As part of the budget deal last February, Republican state Sen. Abel Maldonado of Santa Maria got the Legislature to put on the 2010 ballot a proposition to create nonpartisan primaries. If voters approve that change, parties that eschew centrist, pragmatic candidates are at risk in almost all districts, but the risk is greater for Republicans.

On the flip side, nonpartisan primaries open the door to centrist Republicans. Consider Republican Richard Riordan, who won two terms through the nonpartisan route as mayor of heavily Democratic Los Angeles. But Riordan failed to win his bid for the Republican nomination for governor in 2002, running in a partisan primary. For that matter, the 2003 recall was effectively a nonpartisan primary, and it put centrist Republican Arnold Schwarzenegger in office. It is not clear that Schwarzenegger, despite his celebrity status, could have won in a conventional Republican primary, given his views on social issues.

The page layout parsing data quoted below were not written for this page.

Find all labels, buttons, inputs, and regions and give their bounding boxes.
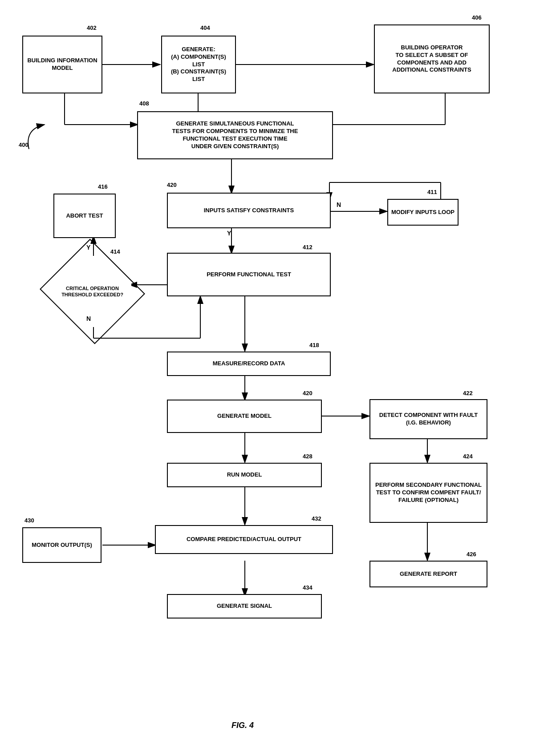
node-434-text: GENERATE SIGNAL	[217, 602, 272, 610]
node-411: MODIFY INPUTS LOOP	[387, 199, 459, 226]
diagram-container: BUILDING INFORMATION MODEL 402 GENERATE:…	[0, 0, 552, 756]
label-408: 408	[139, 100, 149, 107]
label-434: 434	[303, 584, 313, 591]
node-414-text: CRITICAL OPERATION THRESHOLD EXCEEDED?	[53, 283, 131, 300]
node-402-text: BUILDING INFORMATION MODEL	[26, 57, 99, 72]
node-404: GENERATE:(A) COMPONENT(S) LIST(B) CONSTR…	[161, 36, 236, 93]
node-408: GENERATE SIMULTANEOUS FUNCTIONALTESTS FO…	[137, 111, 333, 159]
label-406: 406	[472, 14, 482, 21]
node-408-text: GENERATE SIMULTANEOUS FUNCTIONALTESTS FO…	[172, 120, 298, 150]
node-404-text: GENERATE:(A) COMPONENT(S) LIST(B) CONSTR…	[165, 46, 232, 83]
node-418-text: MEASURE/RECORD DATA	[213, 360, 285, 368]
node-406: BUILDING OPERATORTO SELECT A SUBSET OFCO…	[374, 24, 490, 93]
label-430: 430	[24, 517, 34, 524]
label-y-420: Y	[227, 230, 231, 237]
node-416: ABORT TEST	[53, 194, 116, 238]
label-422: 422	[463, 390, 473, 396]
node-412-text: PERFORM FUNCTIONAL TEST	[207, 271, 291, 279]
fig-caption: FIG. 4	[231, 721, 254, 730]
node-428: RUN MODEL	[167, 463, 322, 487]
node-426-text: GENERATE REPORT	[400, 570, 457, 578]
node-414: CRITICAL OPERATION THRESHOLD EXCEEDED?	[53, 256, 131, 327]
label-420b: 420	[303, 390, 313, 396]
label-426: 426	[467, 551, 476, 558]
label-411: 411	[427, 189, 437, 195]
label-414: 414	[110, 248, 120, 255]
node-420b-text: GENERATE MODEL	[217, 412, 272, 420]
node-424: PERFORM SECONDARY FUNCTIONAL TEST TO CON…	[369, 463, 487, 523]
label-420: 420	[167, 182, 177, 188]
label-428: 428	[303, 453, 313, 460]
label-y-414: Y	[86, 244, 90, 251]
node-420b: GENERATE MODEL	[167, 400, 322, 433]
label-432: 432	[312, 515, 321, 522]
node-402: BUILDING INFORMATION MODEL	[22, 36, 102, 93]
node-430-text: MONITOR OUTPUT(S)	[32, 542, 92, 549]
label-402: 402	[87, 24, 97, 31]
node-420-inputs: INPUTS SATISFY CONSTRAINTS	[167, 193, 331, 228]
label-418: 418	[309, 342, 319, 348]
node-432: COMPARE PREDICTED/ACTUAL OUTPUT	[155, 525, 333, 554]
label-400: 400	[19, 141, 28, 148]
node-428-text: RUN MODEL	[227, 471, 262, 479]
node-420-text: INPUTS SATISFY CONSTRAINTS	[204, 207, 294, 214]
node-416-text: ABORT TEST	[66, 212, 103, 220]
label-424: 424	[463, 453, 473, 460]
node-434: GENERATE SIGNAL	[167, 594, 322, 619]
label-416: 416	[98, 183, 108, 190]
node-418: MEASURE/RECORD DATA	[167, 352, 331, 376]
node-422: DETECT COMPONENT WITH FAULT (I.G. BEHAVI…	[369, 399, 487, 439]
node-430: MONITOR OUTPUT(S)	[22, 527, 101, 563]
label-412: 412	[303, 244, 313, 251]
node-411-text: MODIFY INPUTS LOOP	[391, 209, 455, 216]
node-426: GENERATE REPORT	[369, 561, 487, 587]
node-424-text: PERFORM SECONDARY FUNCTIONAL TEST TO CON…	[373, 481, 484, 504]
label-404: 404	[200, 24, 210, 31]
label-n-414: N	[86, 315, 91, 322]
node-432-text: COMPARE PREDICTED/ACTUAL OUTPUT	[187, 536, 301, 543]
node-422-text: DETECT COMPONENT WITH FAULT (I.G. BEHAVI…	[373, 412, 484, 427]
node-406-text: BUILDING OPERATORTO SELECT A SUBSET OFCO…	[392, 44, 471, 74]
node-412: PERFORM FUNCTIONAL TEST	[167, 253, 331, 296]
label-n-420: N	[337, 201, 341, 208]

Right now, however, the GOP seems bent on punishing Maldonado, Schwarzenegger and any elected Republican who will deal with Democrats. Precisely because of such cooperation, the Republican leadership in the state Senate was replaced with hard-liners during the budget negotiations. If that behavior continues, Tom, California will become a one-party state, and that party won’t be the GOP.

Daniel J.B. Mitchell is professor emeritus at UCLA’s Anderson Graduate School of Management and School of Public Affairs.